Firmer Skin: CoQ10 can help with the production of collagen and elastin, the proteins responsible for making your skin flexible and firm. Topical products may not contain enough active CoQ10, so it’s better to get this coenzyme internally.
Energy Levels: We’ve already learned that CoQ10 plays a vital role in the production of cellular energy, or “ATP.” In addition to this vital role, coenzyme q10 has been shown to help with energy levels post-workout. *
Protection From Free Radical Damage: Also known as oxidative stress, free radical damage is a power to be reckoned with, and a major factor of aging. CoQ10 is one of the first antioxidants on the scene when LDL is oxidized, and can even protect membranes against oxidation in the first place.
Brain Health: There is potential for CoQ10 to treat mitochondrial disorders and neurological diseases, such as Parkinson’s and ALS (amyotrophic lateral sclerosis). Additionally, a 2014 study showed that those with higher levels of CoQ10 were 77% LESS likely to develop dementia. *,*
How to Get Enough CoQ10
Some coenzyme Q10 is actually produced naturally in your mitochondria, but natural production tends to decline with age.
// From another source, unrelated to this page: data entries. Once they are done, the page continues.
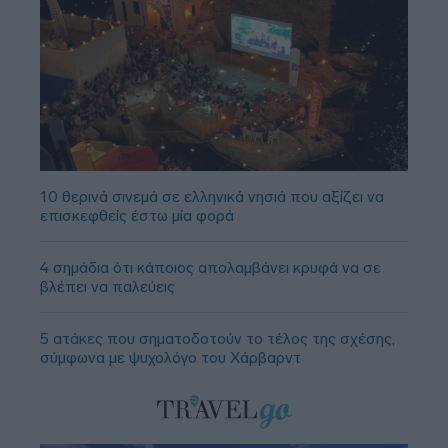
10 θερινά σινεμά σε ελληνικά νησιά που αξίζει να
επισκεφθείς έστω μία φορά
4 σημάδια ότι κάποιος απολαμβάνει κρυφά να σε
βλέπει να παλεύεις
5 ατάκες που σηματοδοτούν το τέλος της σχέσης,
σύμφωνα με ψυχολόγο του Χάρβαρντ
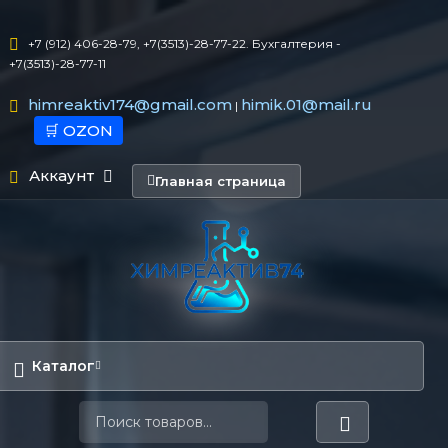
+7 (912) 406-28-79, +7(3513)-28-77-22. Бухгалтерия -
+7(3513)-28-77-11
himreaktiv174@gmail.com
himik.01@mail.ru
|
🛒 OZON
Аккаунт
Главная страница
Каталог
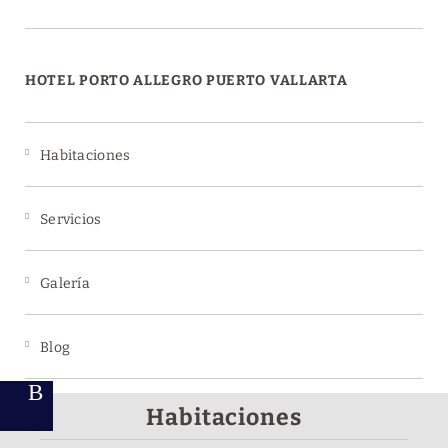
HOTEL PORTO ALLEGRO PUERTO VALLARTA
Habitaciones
Servicios
Galería
Blog
Destino
Habitaciones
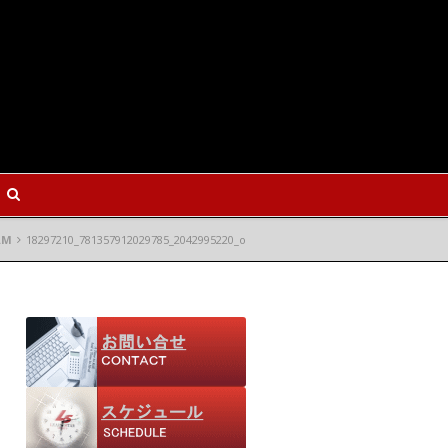
AM
18297210_781357912029785_2042995220_o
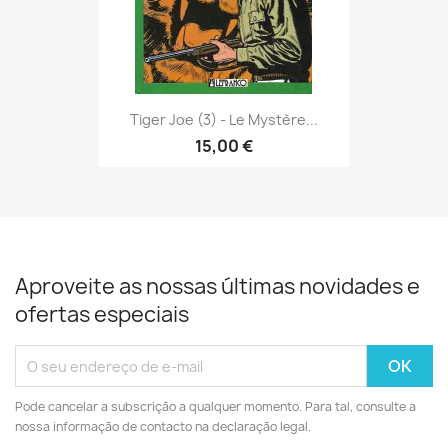
Tiger Joe (3) - Le Mystère...
15,00 €
Aproveite as nossas últimas novidades e
ofertas especiais
Pode cancelar a subscrição a qualquer momento. Para tal, consulte a
nossa informação de contacto na declaração legal.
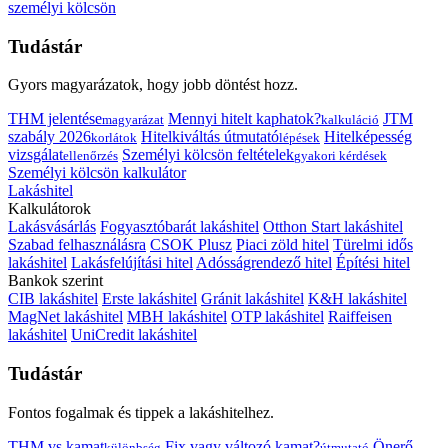
személyi kölcsön
Tudástár
Gyors magyarázatok, hogy jobb döntést hozz.
THM jelentése
Mennyi hitelt kaphatok?
JTM
magyarázat
kalkuláció
szabály 2026
Hitelkiváltás útmutató
Hitelképesség
korlátok
lépések
vizsgálat
Személyi kölcsön feltételek
ellenőrzés
gyakori kérdések
Személyi kölcsön kalkulátor
Lakáshitel
Kalkulátorok
Lakásvásárlás
Fogyasztóbarát lakáshitel
Otthon Start lakáshitel
Szabad felhasználásra
CSOK Plusz
Piaci zöld hitel
Türelmi idős
lakáshitel
Lakásfelújítási hitel
Adósságrendező hitel
Építési hitel
Bankok szerint
CIB lakáshitel
Erste lakáshitel
Gránit lakáshitel
K&H lakáshitel
MagNet lakáshitel
MBH lakáshitel
OTP lakáshitel
Raiffeisen
lakáshitel
UniCredit lakáshitel
Tudástár
Fontos fogalmak és tippek a lakáshitelhez.
THM vs kamat
Fix vagy változó kamat?
Önerő
különbség
útmutató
Try incorporating more CoQ10-rich foods into your diet. CoQ10 rich foods include:
- Oily fish: salmon and sardines are great choices: remember to chose wild-caught seafood for maximum nutrient profile.
- Grass-fed beef: You also get the benefits of healthy fats and protein.
- Vegetables: Cauliflower, broccoli, and spinach are high in CoQ10 as well as other protective antioxidants. Remember to choose organic!
- Organ meats: Liver and kidney have high levels of CoQ10 (and are sources of a whole host of other rare nutrients!)
An easy way to ensure you’re getting the benefits of CoQ10 daily would be by taking it in supplement form. One pill (100mg) per day is generally a good maintenance dose, though depending on your health status and goals you may take more. For example, if you are trying to prevent or treat brain fog or dementia. Work with your functional medicine practitioner to determine your personal CoQ10 strategy.